Yes, ‘Free Britney’ — but also reform California’s strict conservatorship laws. Here’s how
The “Free Britney Spears” movement has brought welcome attention to California’s conservatorship system, which allows a court to designate a family member, government official or other third-party to take over a person’s financial and medical decision-making. Spears’ recent testimony paints a harrowing portrait of a person denied legal counsel, subjected to forced contraception and pushed into performing against her will.
But just freeing Britney misses the need for a broader overhaul to better protect the civil rights of some and the health of others.
As a sociologist studying California’s broken mental health system, I’ve spent the last three years interviewing dozens of parents desperate to do what Jamie Spears did: take a child in crisis and use conservatorship to stabilize them.
I’ve spoken to a mother who couldn’t get a conservatorship for a son with schizophrenia who lost 100 pounds starving himself. I talked to another whose in-patient doctor told him his son would die without a conservatorship — and then discharged him a few days later when insurance stopped paying. Parents like these are behind several bills advancing through the Legislature to make it easier to place people with psychiatric disabilities on conservatorship.
How did Spears’ father do what these families found impossible? He took advantage of California’s two-track conservatorship system, half of which is being left out of discussions for reform.
In 2008, police placed Britney Spears on a 72-hour involuntary mental health hold, the first step to getting onto a conservatorship through the Lanterman-Petris-Short Act (LPS). The act covers people whose mental illness makes them “gravely disabled.” This standard is exceedingly strict. It requires that you be unable to provide for food, clothing and shelter even after intensive treatment. In California, if you can pitch your tent outside of a roadway, you are meeting your need for shelter.
Spears certainly was above this bar during the years she was performing in Vegas.
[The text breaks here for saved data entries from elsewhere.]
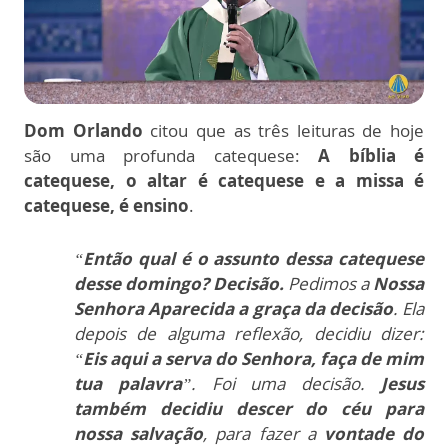
Dom Orlando
citou que as três leituras de hoje
são uma profunda catequese:
A bíblia é
catequese, o altar é catequese e a missa é
catequese, é ensino
.
“
Então qual é o assunto dessa catequese
desse domingo? Decisão.
Pedimos a
Nossa
Senhora Aparecida a graça da decisão
. Ela
depois de alguma reflexão, decidiu dizer:
“
Eis aqui a serva do Senhora, faça de mim
tua palavra
”. Foi uma decisão.
Jesus
também decidiu descer do céu para
nossa salvação
, para fazer a
vontade do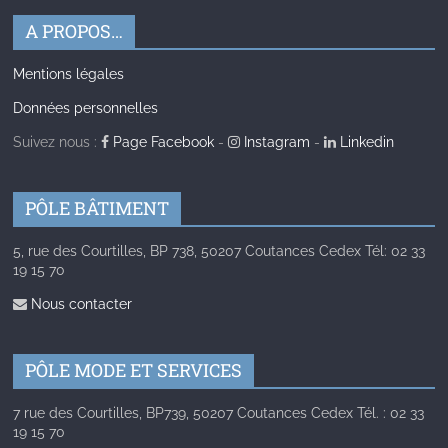
A PROPOS…
Mentions légales
Données personnelles
Suivez nous :
Page Facebook
-
Instagram
-
Linkedin
PÔLE BÂTIMENT
5, rue des Courtilles, BP 738, 50207 Coutances Cedex Tél: 02 33
19 15 70
Nous contacter
PÔLE MODE ET SERVICES
7 rue des Courtilles, BP739, 50207 Coutances Cedex Tél. : 02 33
19 15 70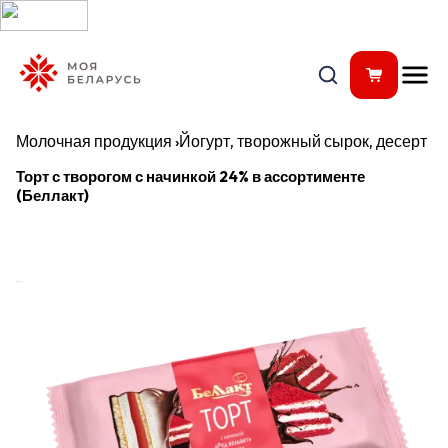
Молочная продукция
›
Йогурт, творожный сырок, десерт
Торт с творогом с начинкой 24% в ассортименте
(Беллакт)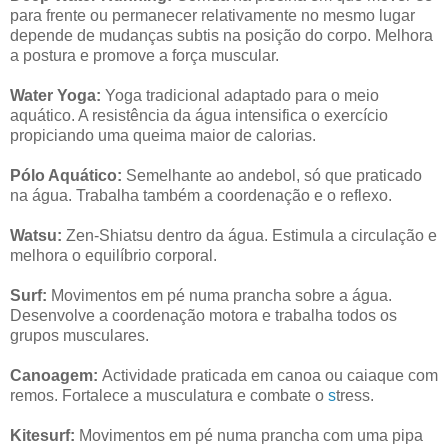
para frente ou permanecer relativamente no mesmo lugar
depende de mudanças subtis na posição do corpo. Melhora
a postura e promove a força muscular.
Water Yoga:
Yoga tradicional adaptado para o meio
aquático. A resistência da água intensifica o exercício
propiciando uma queima maior de calorias.
Pólo Aquático:
Semelhante ao andebol, só que praticado
na água. Trabalha também a coordenação e o reflexo.
Watsu:
Zen-Shiatsu dentro da água. Estimula a circulação e
melhora o equilíbrio corporal.
Surf:
Movimentos em pé numa prancha sobre a água.
Desenvolve a coordenação motora e trabalha todos os
grupos musculares.
Canoagem:
Actividade praticada em canoa ou caiaque com
remos. Fortalece a musculatura e combate o
s
tress.
Kitesurf:
Movimentos em pé numa prancha com uma pipa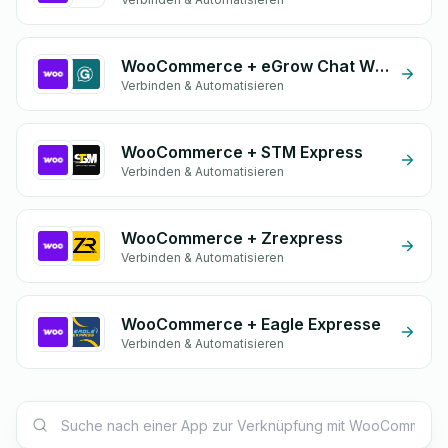
WooCommerce + eGrow Chat Widget
Verbinden & Automatisieren
WooCommerce + STM Express
Verbinden & Automatisieren
WooCommerce + Zrexpress
Verbinden & Automatisieren
WooCommerce + Eagle Expresse
Verbinden & Automatisieren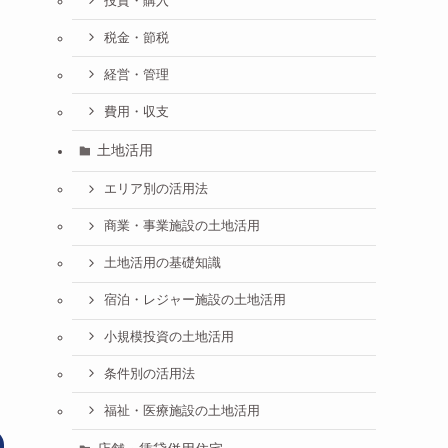
投資・購入
税金・節税
経営・管理
費用・収支
土地活用
エリア別の活用法
商業・事業施設の土地活用
土地活用の基礎知識
宿泊・レジャー施設の土地活用
小規模投資の土地活用
条件別の活用法
福祉・医療施設の土地活用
Spears moved from LPS to the Probate Conservatorship system, typically for people with impaired decision-making capacity as a result of developmental disabilities or dementia. The evidentiary standard for a probate conservatorship is lower: “clear and convincing evidence,” versus “beyond a reasonable doubt” for an LPS conservatorship. Anyone can apply, not just a psychiatrist in a hospital. The oversight is less intense because the county mental health department is not involved.
While LPS conservatorships have to be renewed yearly, probate conservatorships are indefinite.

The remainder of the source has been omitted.